An ancient medical practice providing ongoing emotional and informational support to women before, during and after childbirth, the building that housed the mid-1800s pharmacy and Covington Masons was funded by the Covington City Council. It is one of six projects that have received assistance. Members of the committee.
The Commission approved three rent subsidies and three façade improvement incentives through the city’s internationally recognized small business program.
The incentives were provided during this year’s fourth round of funding under the program, securing $150,000 annually across three areas for start-ups with first-year rents and commercial real estate owners. helping people upgrade their exteriors and restore historic electric utility billboards.
“This is the fifth time I have worked on small business incentives since I arrived last March, and I am always impressed by the variety of businesses and buildings,” said Sarah Covington, Assistant Director of Economic Development. Mr Alan said. “This round is no exception, covering a wide range of areas, from a burgeoning health business helping new parents to rebuilding a building that was historically home to a Masonic lodge. The possibilities for growing your business at Covington are endless.”
• $5,070 to Doulas of Cincinnati. Doulas is a unique women-owned health company serving pregnant women and growing market share in the region. This project is aligned with the city’s goal area of ’Healthy You’.
• $6,000 at Rivertown Vintage at 2 W. Pike Street, a women-owned vintage clothing store specializing in men’s clothing in the Central Business District.
• Donate $6,000 to Skoloid LLC, a unique educational enterprise located at 800 Church Street, Latonia. Skoloid LLC focuses on promoting the physical health, mental well-being and independence of children and seniors while spreading the knowledge of kindness through disability awareness presentations.
• Contribute $6,000 to the Covington 6th Street COA for a $26,700 façade project at 201-203 W. 6th St.; This project includes painting, windows, lighting and tuck pointing. The building is located in the Old Town/Muttergottes area.
• Donated $6,000 to Felicity Properties LLC for a $13,860 façade project at 404 W. Pike St., including paint.

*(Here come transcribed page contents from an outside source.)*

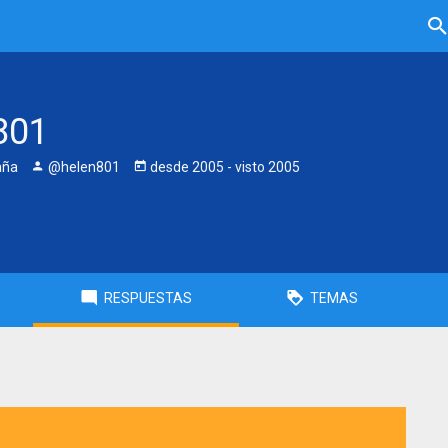
801
aña
@helen801
desde
2005
- visto
2005
RESPUESTAS
TEMAS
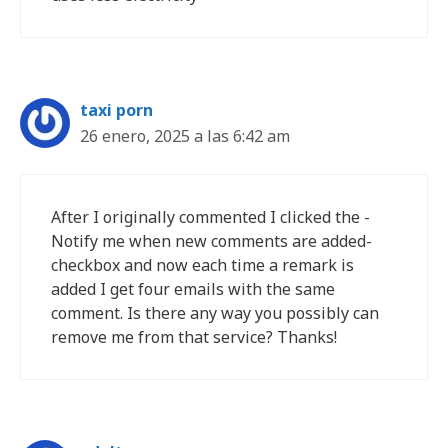
taxi porn
26 enero, 2025 a las 6:42 am
After I originally commented I clicked the -
Notify me when new comments are added-
checkbox and now each time a remark is
added I get four emails with the same
comment. Is there any way you possibly can
remove me from that service? Thanks!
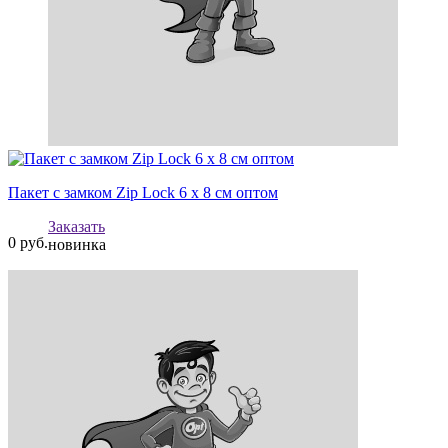
Пакет с замком Zip Lock 6 х 8 см оптом
Заказать
0
руб.
новинка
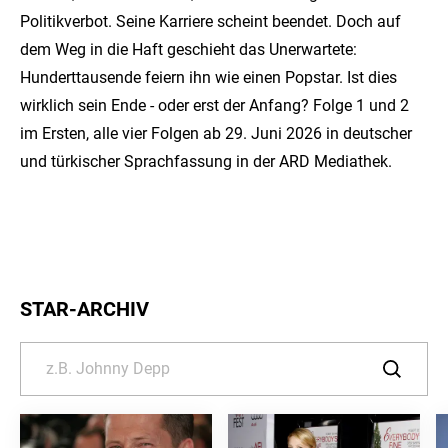
Politikverbot. Seine Karriere scheint beendet. Doch auf
dem Weg in die Haft geschieht das Unerwartete:
Hunderttausende feiern ihn wie einen Popstar. Ist dies
wirklich sein Ende - oder erst der Anfang? Folge 1 und 2
im Ersten, alle vier Folgen ab 29. Juni 2026 in deutscher
und türkischer Sprachfassung in der ARD Mediathek.
STAR-ARCHIV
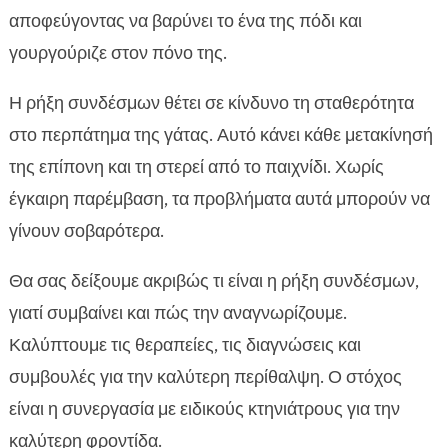
Κύρια συμπτώματα που δεν πρέπει να

αποφεύγοντας να βαρύνει το ένα της πόδι και
αγνοήσουμε
γουργούριζε στον πόνο της.
Διάγνωση από κτηνίατρο: εξετάσεις και

απεικονιστικός έλεγχος
Η ρήξη συνδέσμων θέτει σε κίνδυνο τη σταθερότητα
ρήξη συνδέσμου γάτας

στο περπάτημα της γάτας. Αυτό κάνει κάθε μετακίνησή
Συντηρητική αγωγή: πότε αρκεί και τι

της επίπονη και τη στερεί από το παιχνίδι. Χωρίς
περιλαμβάνει
έγκαιρη παρέμβαση, τα προβλήματα αυτά μπορούν να
Χειρουργικές επιλογές και αποκατάσταση

γίνουν σοβαρότερα.
Διατροφή που υποστηρίζει αρθρώσεις και

ανάρρωση
Θα σας δείξουμε ακριβώς τι είναι η ρήξη συνδέσμων,
CricksyCat: θρεπτικές επιλογές για υγιείς

γιατί συμβαίνει και πώς την αναγνωρίζουμε.
αρθρώσεις
Καλύπτουμε τις θεραπείες, τις διαγνώσεις και
Οδηγός ελέγχου βάρους για γάτες με

συμβουλές για την καλύτερη περίθαλψη. Ο στόχος
ορθοπεδικά θέματα
είναι η συνεργασία με ειδικούς κτηνιάτρους για την
Άσκηση χαμηλής καταπόνησης και

καλύτερη φροντίδα.
εμπλουτισμός περιβάλλοντος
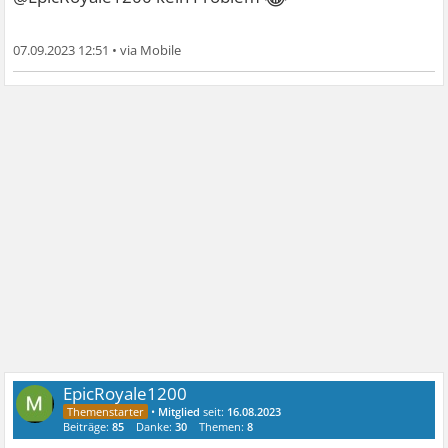
07.09.2023 12:51
•
EpicRoyale1200
•
Mitglied
seit:
16.08.2023
Beiträge:
85
Danke:
30
Themen:
8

The building is located in MainStrasse Village.
• Contribute $6,000 to Covington Commandery LLC and $63,959 for exterior improvement work at 401 Scott Street. This includes painting, windows, lighting and storefront reconstruction. The building is located in the central business district.
Orleans Development owner Tony Kreutzjans said the façade grant was “essential” to the restoration of Covington’s Scott Street building, which has a long and diverse history.
“The 401 Scott was underutilized for decades,” Kreuzjans said. “This is the foundation building for the Scott Street Corridor and we are excited to bring it to life. City façade subsidies are essential.”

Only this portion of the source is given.